Plaintiff filed the operative TAC, nunc pro tunc to May 30, 2014. (Dkt. No. 86.) He named as Defendants Susan Tsui Grundmann, MSPB Chairman; Anne M. Wagner, MSPB Vice-Chairman; Bernard Parker, MSPB Information Management Specialist; and William D. Spencer, MSPB Clerk. (Id. at 1.) In the TAC, Plaintiff alleges that: (1) the MSPB erroneously denied his FOIA and Privacy Act request for records; (2) the MSPB abused its discretion in declining to reopen Plaintiff's MSPB appeal of his termination; (3) Defendants violated his due process rights under the Fifth and Fourteenth Amendments to the U.S. Constitution; (4) Defendants violated RICO; (5) Defendants intentionally inflicted emotional distress; and (6) Defendants obstructed justice.

On October 8, 2014, Defendants filed the instant motion to dismiss Plaintiff's TAC under Federal Rules of Civil Procedure 12(b)(1) and 12(b)(6). (Dkt. No. 101.) Plaintiff filed a response on November 14, 2014. (Dkt. No. 105.) Defendants did not file a reply.

IV. LEGAL STANDARD

A. Federal Rule of Civil Procedure 12(b)(1)

A defendant may raise the defense of lack of subject matter jurisdiction by motion pursuant to Federal Rule of Civil Procedure 12(b)(1). A motion to dismiss under Rule 12(b)(1) may present either a facial or factual challenge. Terenkian v. Republic of Iraq, 694 F.3d 1122, 1131 (9th Cir. 2012). A facial challenge, like that presented here, asserts that the allegations contained in a complaint are insufficient on their face to invoke federal jurisdiction, and is reviewed under the same standard as a motion brought under Rule 12(b)(6).

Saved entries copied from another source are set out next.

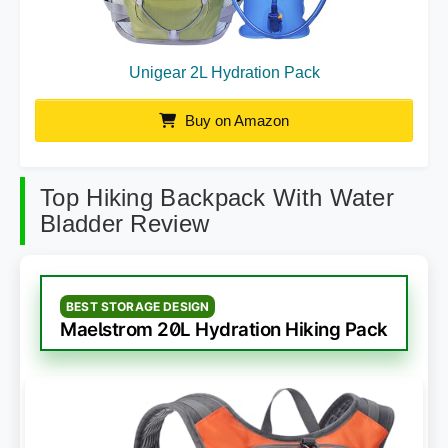
Unigear 2L Hydration Pack
Buy on Amazon
Top Hiking Backpack With Water
Bladder Review
BEST STORAGE DESIGN
Maelstrom 20L Hydration Hiking Pack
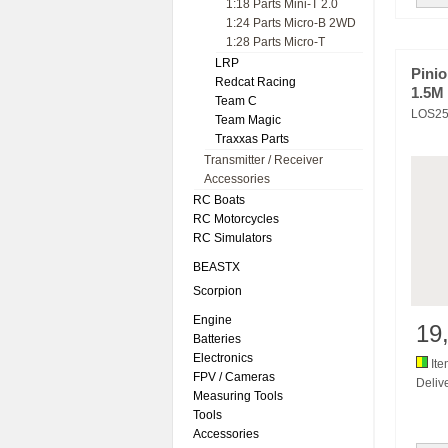
1:18 Parts Mini-T 2.0
1:24 Parts Micro-B 2WD
1:28 Parts Micro-T
LRP
Pini
Redcat Racing
1.5M
Team C
LOS25
Team Magic
Traxxas Parts
Transmitter / Receiver
Accessories
RC Boats
RC Motorcycles
RC Simulators
BEASTX
Scorpion
Engine
19
Batteries
Electronics
Ite
FPV / Cameras
Delive
Measuring Tools
Tools
Accessories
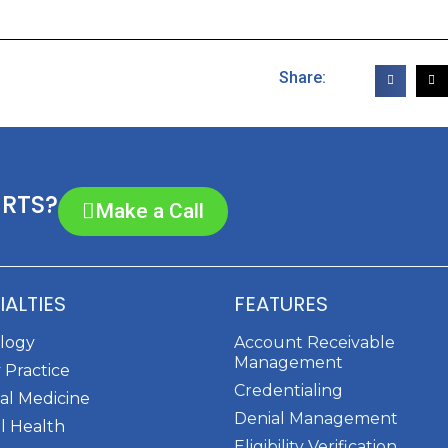
Share:
ERTS?
Make a Call
IALTIES
FEATURES
ology
Account Receivable
Management
 Practice
Credentialing
al Medicine
Denial Management
l Health
Eligibility Verification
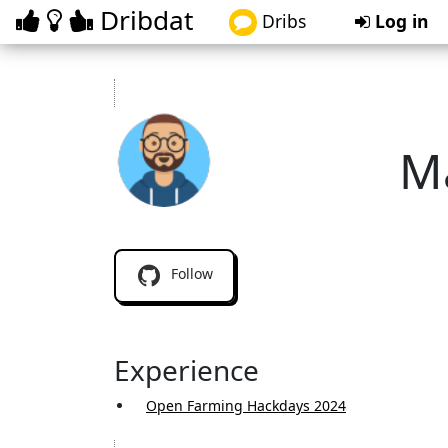
Dribdat
Dribs
Log in
M
ma
Follow
Experience
Open Farming Hackdays 2024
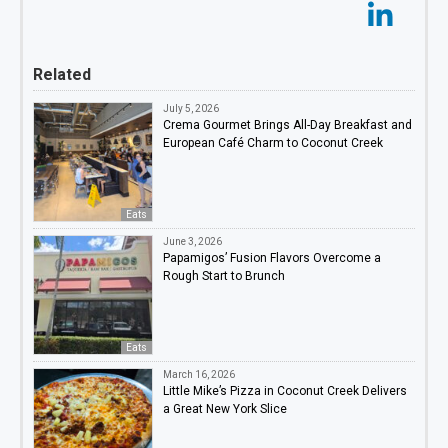
Related
July 5, 2026
Crema Gourmet Brings All-Day Breakfast and
European Café Charm to Coconut Creek
Eats
June 3, 2026
Papamigos’ Fusion Flavors Overcome a
Rough Start to Brunch
Eats
March 16, 2026
Little Mike’s Pizza in Coconut Creek Delivers
a Great New York Slice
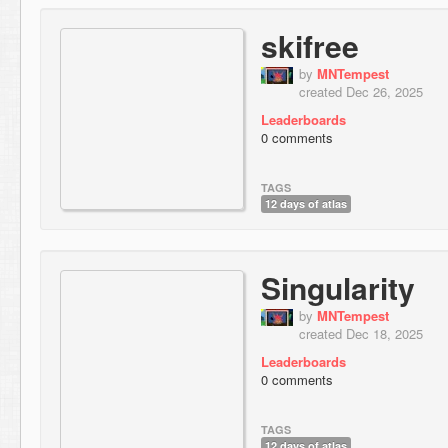
skifree
by
MNTempest
created Dec 26, 2025
Leaderboards
0 comments
TAGS
12 days of atlas
Singularity
by
MNTempest
created Dec 18, 2025
Leaderboards
0 comments
TAGS
12 days of atlas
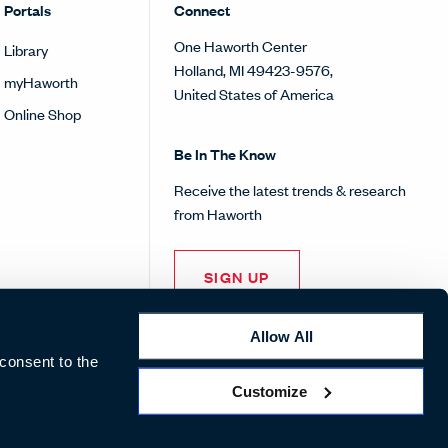
Portals
Connect
One Haworth Center
Library
Holland, MI 49423-9576,
myHaworth
United States of America
Online Shop
Be In The Know
Receive the latest trends & research
from Haworth
SIGN UP
Allow All
 consent to the
Customize
Pinterest
Facebook
Twitter
Instagram
Linke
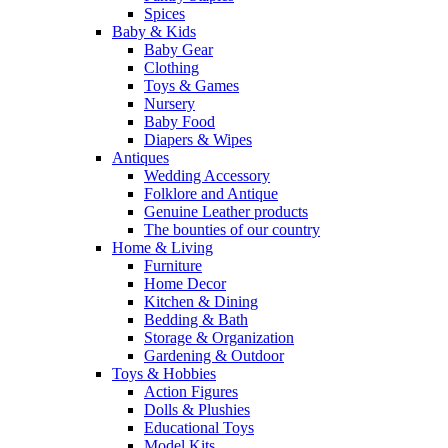
Spices
Baby & Kids
Baby Gear
Clothing
Toys & Games
Nursery
Baby Food
Diapers & Wipes
Antiques
Wedding Accessory
Folklore and Antique
Genuine Leather products
The bounties of our country
Home & Living
Furniture
Home Decor
Kitchen & Dining
Bedding & Bath
Storage & Organization
Gardening & Outdoor
Toys & Hobbies
Action Figures
Dolls & Plushies
Educational Toys
Model Kits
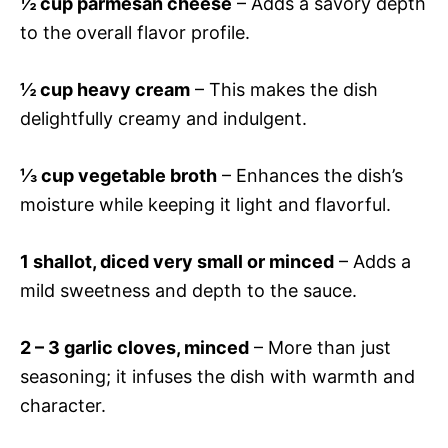
½ cup parmesan cheese
– Adds a savory depth
to the overall flavor profile.
½ cup heavy cream
– This makes the dish
delightfully creamy and indulgent.
⅓ cup vegetable broth
– Enhances the dish’s
moisture while keeping it light and flavorful.
1 shallot, diced very small or minced
– Adds a
mild sweetness and depth to the sauce.
2 – 3 garlic cloves, minced
– More than just
seasoning; it infuses the dish with warmth and
character.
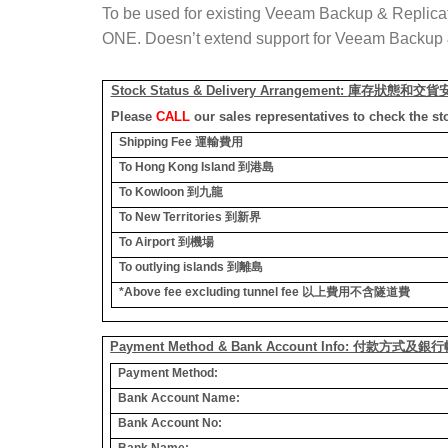
To be used for existing Veeam Backup & Replica
ONE. Doesn’t extend support for Veeam Backup 
Stock Status & Delivery Arrangement:
庫存狀態和交貨
Please
CALL
our sales representatives to check the st
Shipping Fee
運輸費用
To Hong Kong Island
到港島
To Kowloon
到九龍
To New Territories
到新界
To Airport
到機場
To outlying islands
到離島
*Above fee excluding tunnel fee
以上費用不含隧道費
Payment Method & Bank Account Info: 付款方式及
Payment Method:
Bank Account Name:
Bank Account No:
Bank Name:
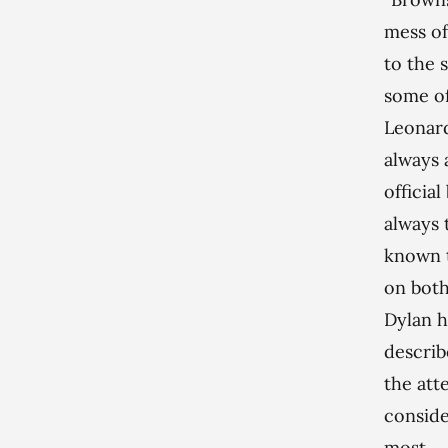
mess of
to the 
some o
Leonard
always 
officia
always 
known t
on both
Dylan h
describ
the atte
consider
most.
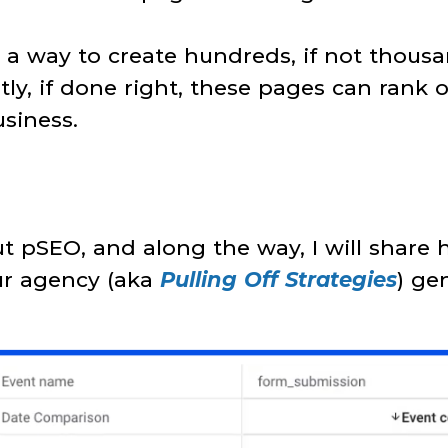
is a way to create hundreds, if not thousa
ly, if done right, these pages can rank 
siness.
bout pSEO, and along the way, I will shar
our agency (aka
Pulling Off Strategies
) ge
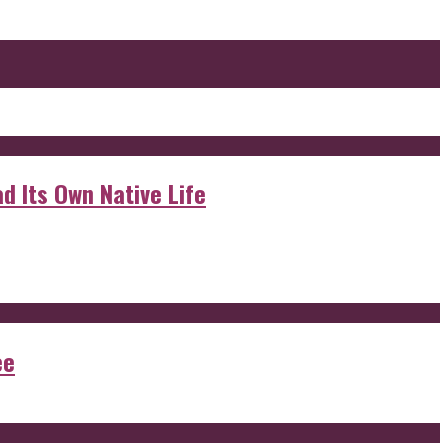
d Its Own Native Life
ee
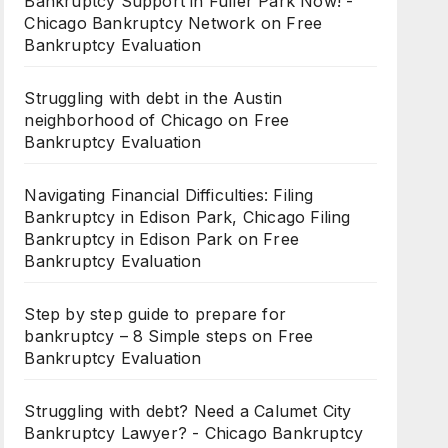
Bankruptcy Support in Fuller Park Now! -
Chicago Bankruptcy Network
on
Free
Bankruptcy Evaluation
Struggling with debt in the Austin
neighborhood of Chicago
on
Free
Bankruptcy Evaluation
Navigating Financial Difficulties: Filing
Bankruptcy in Edison Park, Chicago Filing
Bankruptcy in Edison Park
on
Free
Bankruptcy Evaluation
Step by step guide to prepare for
bankruptcy – 8 Simple steps
on
Free
Bankruptcy Evaluation
Struggling with debt? Need a Calumet City
Bankruptcy Lawyer? - Chicago Bankruptcy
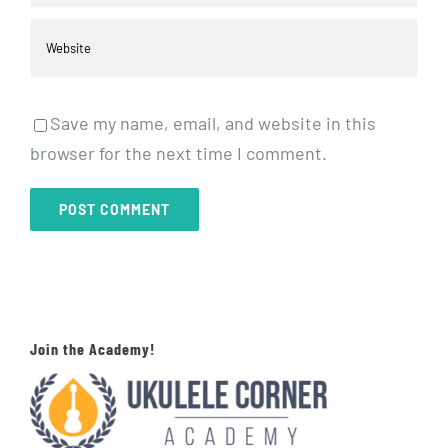
Save my name, email, and website in this
browser for the next time I comment.
Join the Academy!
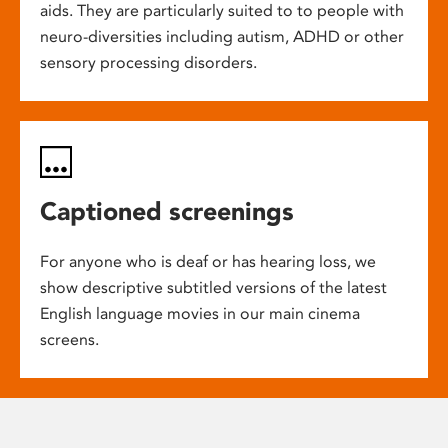
aids. They are particularly suited to to people with
neuro-diversities including autism, ADHD or other
sensory processing disorders.
Captioned screenings
For anyone who is deaf or has hearing loss, we
show descriptive subtitled versions of the latest
English language movies in our main cinema
screens.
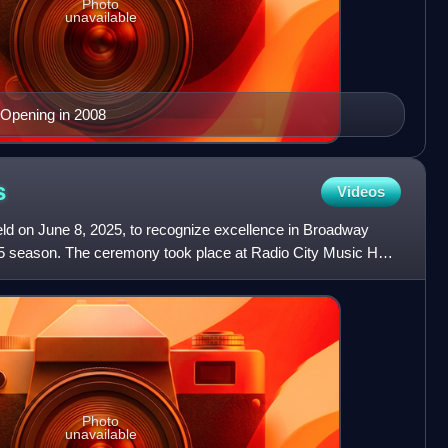
Photo
unavailable
 Opening in 2008
s
Videos
d on June 8, 2025, to recognize excellence in Broadway
5 season. The ceremony took place at Radio City Music Hall
Photo
unavailable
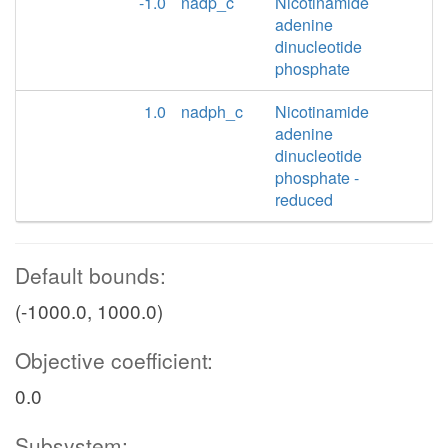
-1.0
nadp_c
Nicotinamide
adenine
dinucleotide
phosphate
1.0
nadph_c
Nicotinamide
adenine
dinucleotide
phosphate -
reduced
Default bounds:
(-1000.0, 1000.0)
Objective coefficient:
0.0
Subsystem:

Id.

" Ordinarily, a case dismissed for lack of subject matter jurisdiction should be dismissed without prejudice so that a plaintiff may reassert his claims in a competent court." Frigard v. United States, 862 F.2d 201, 204 (9th Cir. 1988) (per curiam).

B. Federal Rule of Civil Procedure 12(b)(6)

A motion to dismiss under Federal Rule of Civil Procedure 12(b)(6) tests the sufficiency of a complaint. Navarro v. Block, 250 F.3d 729, 732 (9th Cir. 2001). Dismissal is proper where there is either a " lack of a cognizable legal theory" or " the absence of sufficient facts alleged under a cognizable legal theory." Balistreri v. Pacifica Police Dep't, 901 F.2d 696, 699 (9th Cir. 1990). To survive a motion to dismiss, the plaintiff must allege " enough facts to state a claim to relief that is plausible on its face." Bell A. Corp. v. Twombly, 550 U.S. 544, 569, 127 S.Ct. 1955, 167 L.Ed.2d 929 (2007). While a plaintiff need not give " detailed factual allegations, " a plaintiff must plead sufficient facts that, if true, " raise a right to relief above the speculative level." Id. at 545. " [F]or a complaint to survive a motion to dismiss, the non-conclusory 'factual content, ' and reasonable inferences from that content, must be plausibly suggestive of a claim entitling the plaintiff to relief." Moss v. U.S. Secret Serv., 572 F.3d 962, 969 (9th Cir. 2009).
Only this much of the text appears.